First, the good news: We have numerous techniques to choose from to repair prolapse of the vaginal vault, which affects as many as 50% of parous women.1 The bad news: Most of the data on these techniques are anecdotal or retrospective, not the result of randomized, controlled trials. Few investigators have compared the vaginal and abdominal approaches.
So how should we decide on a procedure? It is a judgment call, ultimately. After taking into account the patient’s age, functional status, comorbidities, desire for coitus, and surgical history, the surgeon must weigh the risks and benefits of the procedures that seem most appropriate. Part 1 of this 2-part article reviews what is known about the most widely used and newest vaginal techniques:
- sacrospinous ligament fixation,
- iliococcygeal fixation,
- modified McCall culdoplasty,
- high uterosacral ligament suspension with fascial reconstruction, and
- posterior intravaginal slingplasty (infracoccygeal sacropexy).
In Part 2, next month, we focus on the abdominal approach, and survey the data comparing vaginal and abdominal repairs.
Unfortunately, success and failure rates are still poorly defined because of a lack of standardization, and because techniques and materials continually change. This underscores the need for better understanding of the pathophysiology of genital prolapse, improved preoperative assessment, and more effective and durable repair techniques.
Why prolapse occurs
Pelvic support involves a complex interplay of anatomic, histologic, genetic, and electrophysiologic factors that, although incompletely understood, are frequently disrupted. For example, MacLennan et al2 reported that 46.2% of women aged 15 to 97 years experience pelvic floor dysfunction; a large retrospective study by Olsen and colleagues3 found that 11.1% of women undergo surgery for prolapse by the age of 80, and 29.2% of these women require repeat surgery.

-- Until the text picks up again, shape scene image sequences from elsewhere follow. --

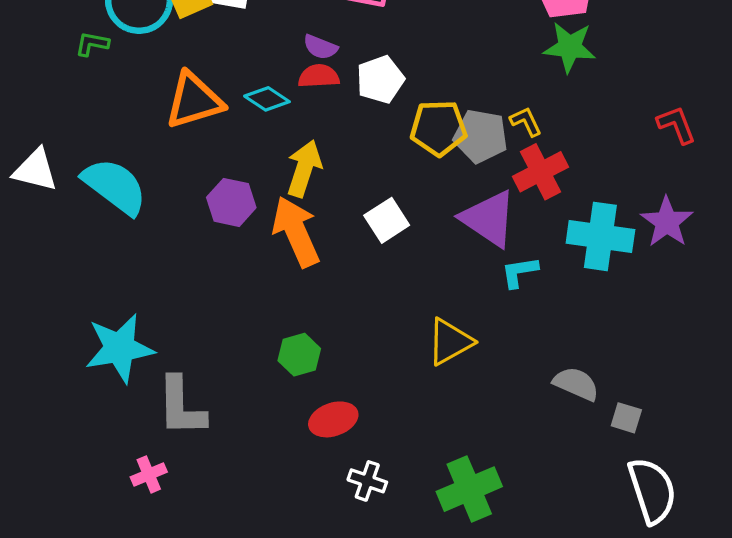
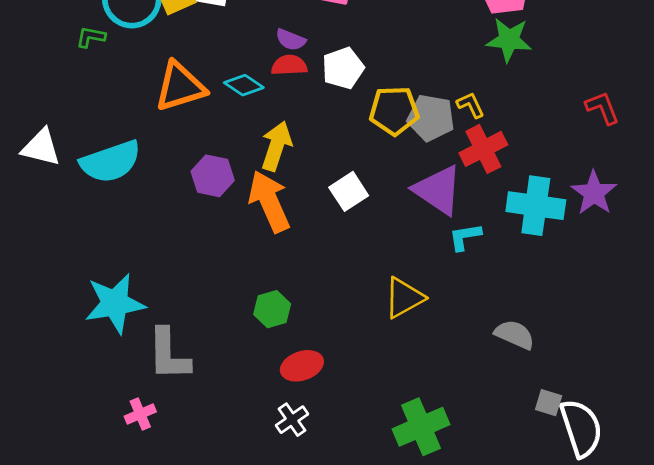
cyan semicircle: (115, 186) -> (111, 162), turned 124
gray square: (626, 418) -> (549, 403), moved
white cross: (367, 481) -> (292, 420), moved, turned 36

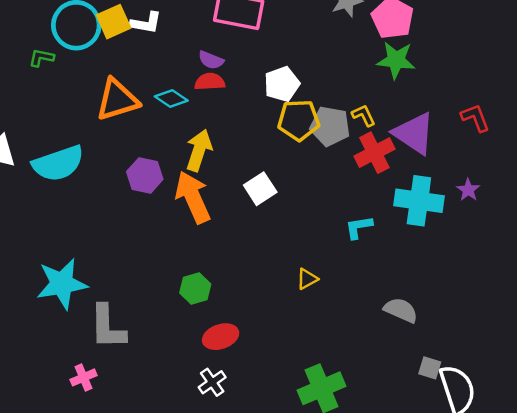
white pentagon: (343, 68) -> (282, 84), moved
purple triangle: (438, 190) -> (414, 133), moved
purple star: (594, 193) -> (468, 190), size x0.6
yellow triangle: (404, 298) -> (307, 279), size x0.6

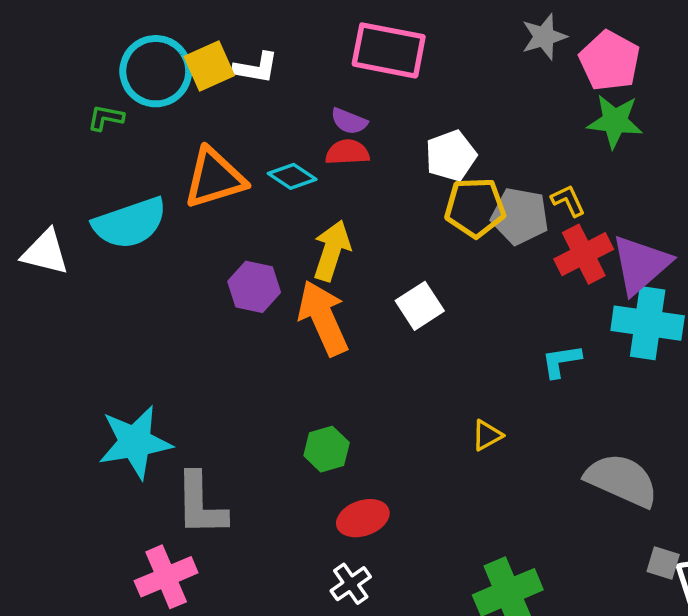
purple triangle: (414, 133) -> (641, 264), moved, turned 45
cyan semicircle: (58, 163) -> (130, 223), moved
gray semicircle: (401, 310) -> (622, 480), size x1.5
pink cross: (83, 377) -> (166, 577), size x1.6

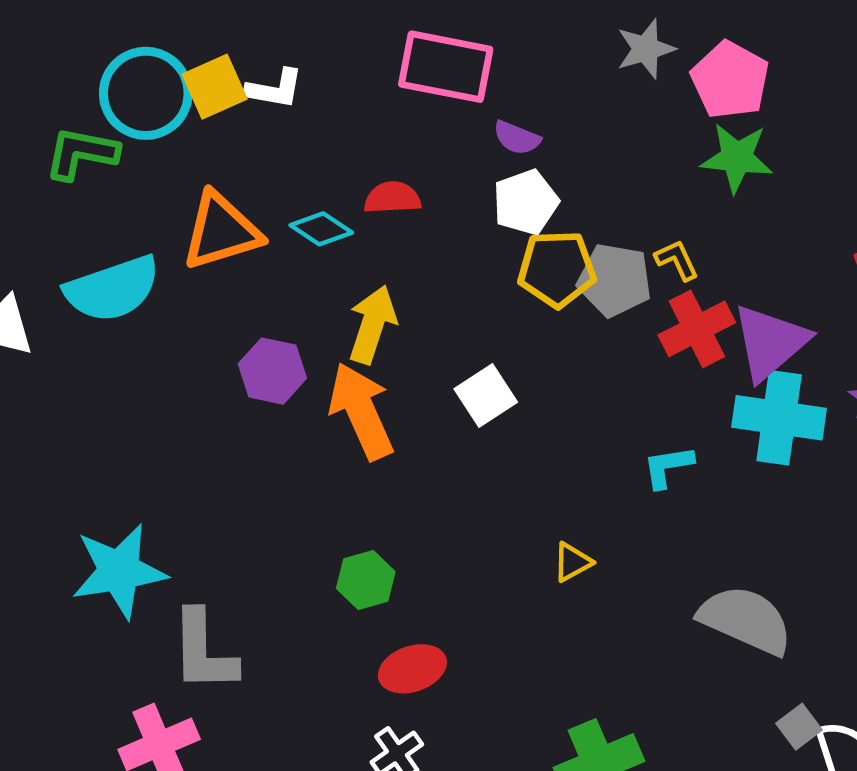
green L-shape: (106, 118) -> (81, 153), size x1.6
purple semicircle: (349, 121) -> (517, 138), moved
gray square: (663, 563) -> (799, 727), turned 36

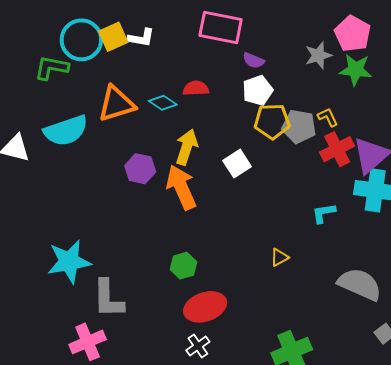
gray star: (646, 49) -> (318, 55), moved
white square: (486, 396) -> (237, 164), moved
red ellipse: (412, 669) -> (205, 307), size x1.4

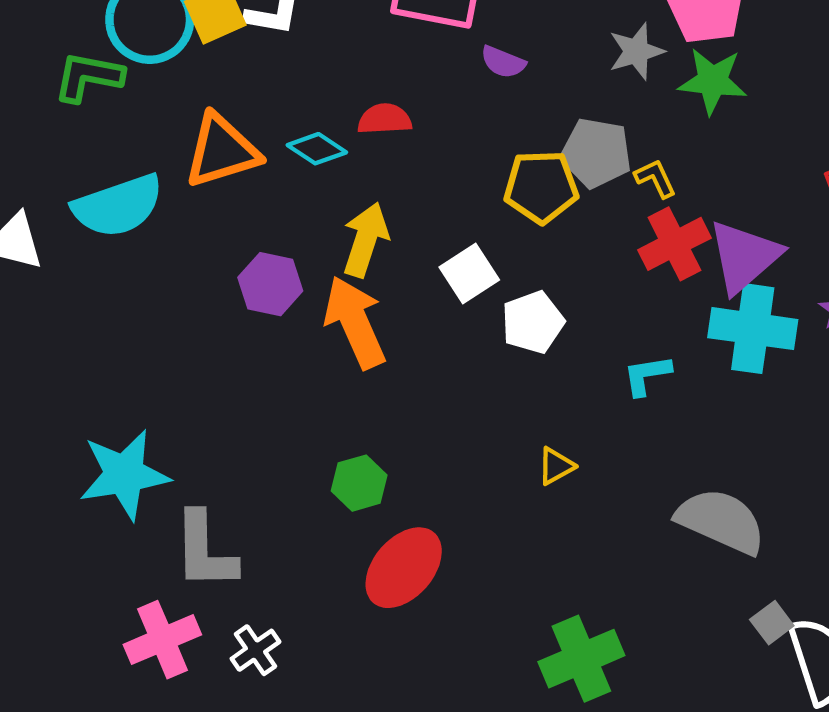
white pentagon: (258, 90) -> (533, 322), moved
gray pentagon: (299, 126) -> (596, 153), moved
red ellipse: (205, 307) -> (404, 568), turned -30
white cross: (198, 346) -> (256, 650), moved

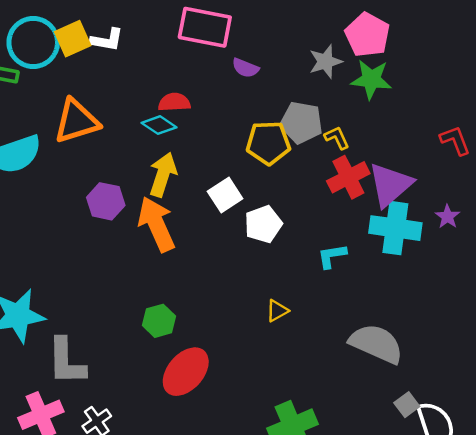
cyan diamond: (317, 149) -> (159, 125), moved

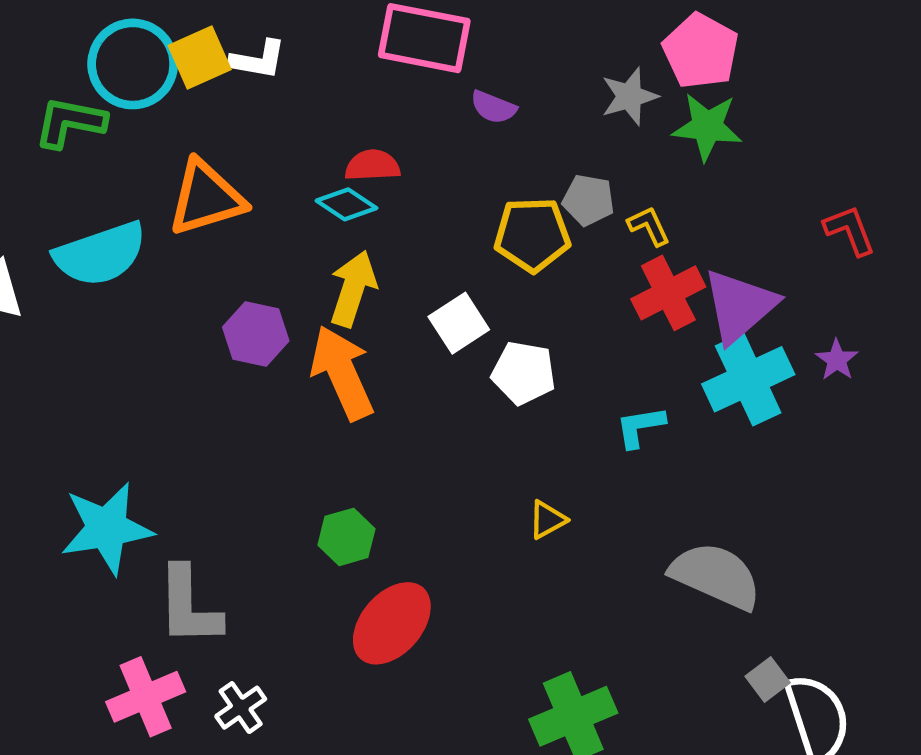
gray pentagon: (301, 123) -> (588, 200), size x0.7
white pentagon: (263, 224) -> (524, 373), turned 30
cyan cross: (395, 228) -> (748, 379), turned -33

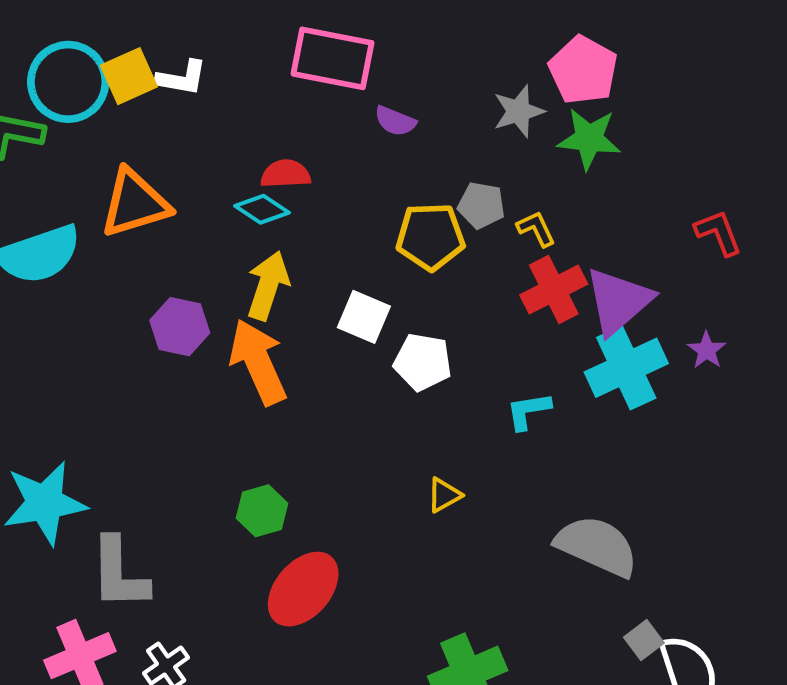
white square: (459, 323) -> (364, 317), turned -34

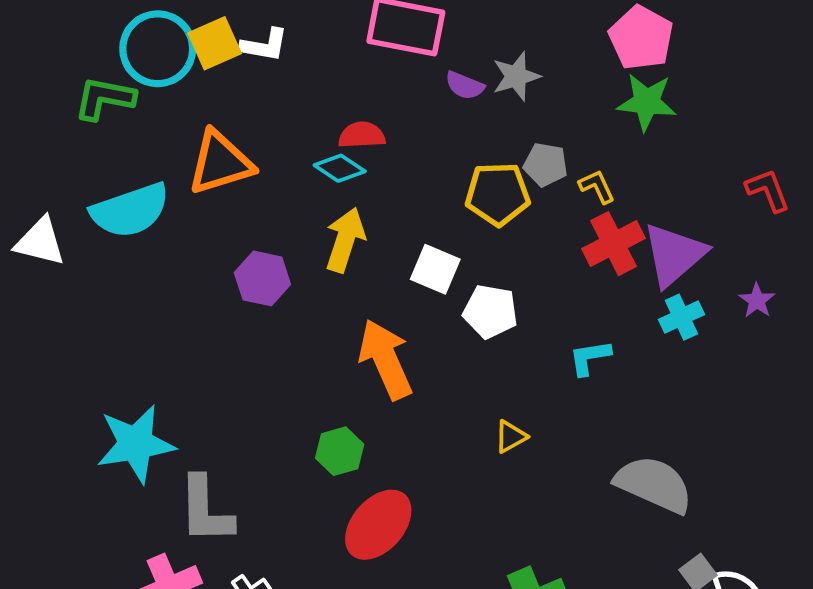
gray star: (519, 111) -> (516, 76), moved
orange arrow: (258, 362) -> (386, 359), moved
cyan cross: (626, 368) -> (681, 317), size x0.6

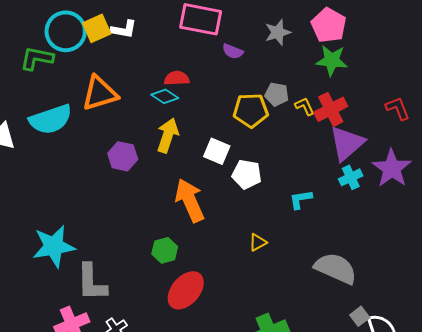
gray star: (516, 76) -> (278, 32), moved
red cross: (613, 244) -> (331, 109), moved
purple star: (757, 301) -> (392, 168), size x2.0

Here’s what we know about the anatomy of pelvic support:
Ligaments serve as secondary supports
The uterus and upper third of the vagina are held in place over the levator plate by the fibers of the parametrium (cardinal and uterosacral ligaments) and paracolpium. These fibers arise from a broad area on the pelvic sidewall overlying the fascia of the piriformis muscle, the sacroiliac joint, and lateral sacrum. The fibers represent condensations of the endopelvic fascia of the pelvis, acting as suspensory ligaments that run in a predominantly vertical direction to insert into the lateral upper third of the vagina and lateral and posterolateral aspect of the cervical portion of the uterus.
In the normal, healthy pelvis, these suspensory ligaments represent secondary support mechanisms and are not routinely under tension.
Pelvic-floor muscles play leading role
Gosling4 argued that pelvic floor muscle tone is more crucial to normal positioning of the pelvic viscera than are the fascial and ligamentous supports of the pelvic organs. Specifically, the pubococcygeus, iliococcygeus, and puborectalis muscles collectively define the levator ani of the pelvic floor. Fusion of the right and left bellies of the levator ani, behind the rectum and anterior to the coccyx, creates a muscular platform known as the levator plate. This plate provides indirect support for the upper genital tract by acting as a platform against which the upper vagina and other pelvic viscera are compressed during increases in intra-abdominal pressure.
Contraction of the levator ani pulls the levator plate toward the posterior symphysis pubis, minimizing the size of the urogenital hiatus through which the rectum, vagina, and urethra exit the pelvis on their way to the perineum. Weakness in the muscular pelvic floor—whether caused by disuse, pudendal nerve damage, or muscular trauma—increases the size of the urogenital hiatus, and the pelvic organs begin to prolapse through it.
Ultimately, constant tension on the ligamentous supports of the pelvic organs exceeds their tensile strength, and pelvic organ prolapse results.
Goals of surgery
Successful surgery achieves effective and sustained vault support, obliterates any enterocele sac, and repairs the cystocele and rectocele that occur in approximately two thirds of women with vault prolapse.
The broader goals: anatomic and functional restoration of the lower female genital tract and improvement in quality of life.
Surgery can be reconstructive or obliterative. Reconstructive surgery can be performed vaginally, abdominally, or a combination of both.